Appendix A Computational Graph details

For ease of implementation we designed our approach around a directed computational multidigraph. Nodes in our computational graph are stateful and store arbitrary data structures which we refer to as "state". Arrows (directed edges) in our graph represent a series of operations to be executed, each taking as input the state of the source node, potentially modifying this state or part of it, and then constructing and passing a message into the state of the destination node. This passed message contains any information the source node wants to pass on to the destination node. The received message can be instantly processed by the destination node by executing a successive arrow computation, or stored for future usage. It is important to note that the mapping of a node’s received messages to the inputs of its outgoing arrows is defined during the construction of the graph. Likewise, the order of execution of the edges is arbitrary but in the specific case of traditional networks we emulate the forward-backward paradigm - executing forward arrows in sequence until the final message being passed is the loss value, then executing backward arrows in the reverse sequence to update the parameters stored in the state. By property of a multidigraph, two nodes can have more than one edge defined between them, as is the case with the aforementioned forward and backward arrows. A node can additionally have reflexive arrows, allowing updates to its own states without receiving any external inputs. An example of how we utilize internal states in our experiments is storing weights or bias values, Gated Recurrent Unit (GRU)/LSTM hidden states, or a node’s embedding.

Such a framework allows for a variety of possible architectures for arbitrary computation and communication within a network.
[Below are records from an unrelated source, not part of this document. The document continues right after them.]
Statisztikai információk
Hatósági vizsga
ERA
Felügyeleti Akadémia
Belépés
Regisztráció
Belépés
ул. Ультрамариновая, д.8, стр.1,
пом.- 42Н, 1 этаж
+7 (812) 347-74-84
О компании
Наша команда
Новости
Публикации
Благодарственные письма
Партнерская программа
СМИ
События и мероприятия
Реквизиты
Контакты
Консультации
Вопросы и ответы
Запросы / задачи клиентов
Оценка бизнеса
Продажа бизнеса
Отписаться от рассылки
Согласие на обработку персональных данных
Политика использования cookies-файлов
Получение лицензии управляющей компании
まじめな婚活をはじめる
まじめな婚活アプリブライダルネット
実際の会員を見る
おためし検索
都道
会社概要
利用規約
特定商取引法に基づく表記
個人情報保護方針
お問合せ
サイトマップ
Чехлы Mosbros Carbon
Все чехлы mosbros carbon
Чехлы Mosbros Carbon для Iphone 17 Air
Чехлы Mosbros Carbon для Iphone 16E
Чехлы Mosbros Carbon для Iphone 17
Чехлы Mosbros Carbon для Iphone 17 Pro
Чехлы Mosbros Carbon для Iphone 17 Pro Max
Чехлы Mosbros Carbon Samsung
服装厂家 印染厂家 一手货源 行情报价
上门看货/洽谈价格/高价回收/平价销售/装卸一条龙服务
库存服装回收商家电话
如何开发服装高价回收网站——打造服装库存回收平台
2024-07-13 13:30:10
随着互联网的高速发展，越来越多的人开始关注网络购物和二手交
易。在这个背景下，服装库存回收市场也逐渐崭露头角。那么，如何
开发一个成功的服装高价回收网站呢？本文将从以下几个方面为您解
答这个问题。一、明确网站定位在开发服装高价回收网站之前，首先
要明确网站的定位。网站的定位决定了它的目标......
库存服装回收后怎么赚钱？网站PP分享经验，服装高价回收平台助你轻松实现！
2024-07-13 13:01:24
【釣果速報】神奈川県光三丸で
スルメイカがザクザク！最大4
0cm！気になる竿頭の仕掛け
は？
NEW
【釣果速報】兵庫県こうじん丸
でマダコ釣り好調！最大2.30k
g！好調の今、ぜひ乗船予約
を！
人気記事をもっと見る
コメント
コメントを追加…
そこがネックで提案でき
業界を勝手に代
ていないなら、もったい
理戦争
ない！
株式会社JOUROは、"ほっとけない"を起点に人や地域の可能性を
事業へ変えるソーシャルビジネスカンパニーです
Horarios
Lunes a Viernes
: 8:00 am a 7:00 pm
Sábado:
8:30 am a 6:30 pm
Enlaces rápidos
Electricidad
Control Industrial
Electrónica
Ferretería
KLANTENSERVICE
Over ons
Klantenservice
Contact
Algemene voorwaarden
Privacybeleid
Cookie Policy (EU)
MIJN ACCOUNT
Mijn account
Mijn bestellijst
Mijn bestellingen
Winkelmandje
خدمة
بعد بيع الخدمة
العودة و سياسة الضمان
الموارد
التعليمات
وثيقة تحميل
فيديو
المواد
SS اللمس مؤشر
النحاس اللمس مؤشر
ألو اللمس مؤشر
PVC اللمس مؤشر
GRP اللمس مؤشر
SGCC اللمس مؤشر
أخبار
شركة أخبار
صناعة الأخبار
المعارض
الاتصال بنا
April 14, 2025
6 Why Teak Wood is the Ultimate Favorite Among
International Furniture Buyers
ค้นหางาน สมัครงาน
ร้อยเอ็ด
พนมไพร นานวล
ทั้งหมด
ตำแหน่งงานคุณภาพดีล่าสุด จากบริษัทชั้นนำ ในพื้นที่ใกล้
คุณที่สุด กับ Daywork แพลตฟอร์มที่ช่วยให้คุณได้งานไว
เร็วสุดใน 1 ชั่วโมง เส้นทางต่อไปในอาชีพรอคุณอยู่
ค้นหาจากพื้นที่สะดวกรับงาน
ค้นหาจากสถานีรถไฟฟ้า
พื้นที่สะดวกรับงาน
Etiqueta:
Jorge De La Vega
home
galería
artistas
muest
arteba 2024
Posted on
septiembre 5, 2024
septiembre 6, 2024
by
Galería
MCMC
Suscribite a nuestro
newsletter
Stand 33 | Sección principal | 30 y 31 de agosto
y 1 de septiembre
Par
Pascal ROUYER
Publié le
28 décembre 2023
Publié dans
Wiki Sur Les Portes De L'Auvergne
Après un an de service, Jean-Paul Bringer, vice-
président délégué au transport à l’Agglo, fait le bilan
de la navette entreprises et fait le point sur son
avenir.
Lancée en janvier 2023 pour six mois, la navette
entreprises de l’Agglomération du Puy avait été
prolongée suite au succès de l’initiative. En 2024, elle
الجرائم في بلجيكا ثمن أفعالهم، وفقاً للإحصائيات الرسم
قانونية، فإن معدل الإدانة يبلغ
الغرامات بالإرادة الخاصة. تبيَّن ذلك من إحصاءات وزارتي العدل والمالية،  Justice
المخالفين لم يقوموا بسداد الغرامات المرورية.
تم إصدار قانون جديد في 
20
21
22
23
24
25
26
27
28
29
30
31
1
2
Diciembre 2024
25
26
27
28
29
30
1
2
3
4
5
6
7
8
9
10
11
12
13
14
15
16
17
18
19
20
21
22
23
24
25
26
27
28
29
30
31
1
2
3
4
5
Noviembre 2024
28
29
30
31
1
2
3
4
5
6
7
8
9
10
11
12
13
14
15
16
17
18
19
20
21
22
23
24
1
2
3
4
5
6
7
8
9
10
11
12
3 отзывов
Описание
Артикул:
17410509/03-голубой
Appendix B Sinusoidal Ablation study

We performed ablations on message size and amount of shared parameters (see Section 3

for the meaning of the possible configurations). Unfortunately, we observed a great amount of variance for each experiment, and it was too computationally prohibitive to perform several repetitions for each instance. What therefore follows is anecdotal evidence. Ablating the message size (we tried 1, 4, and 8), we observed that training converges faster and the final result is better with a larger message size. Ablating the amount of shared parameters, we observed the models to converge faster with no shared parameters, but the end results are all comparable even if we share all parameters. A note on reliable results: the least powerful the models, the more likely they are to get stuck in some local minima, and we observed every model to get stuck, in some runs; the most common problem we observed was it getting stuck to classifying a center arc only, while regressing to classifying a constant value outside of the center.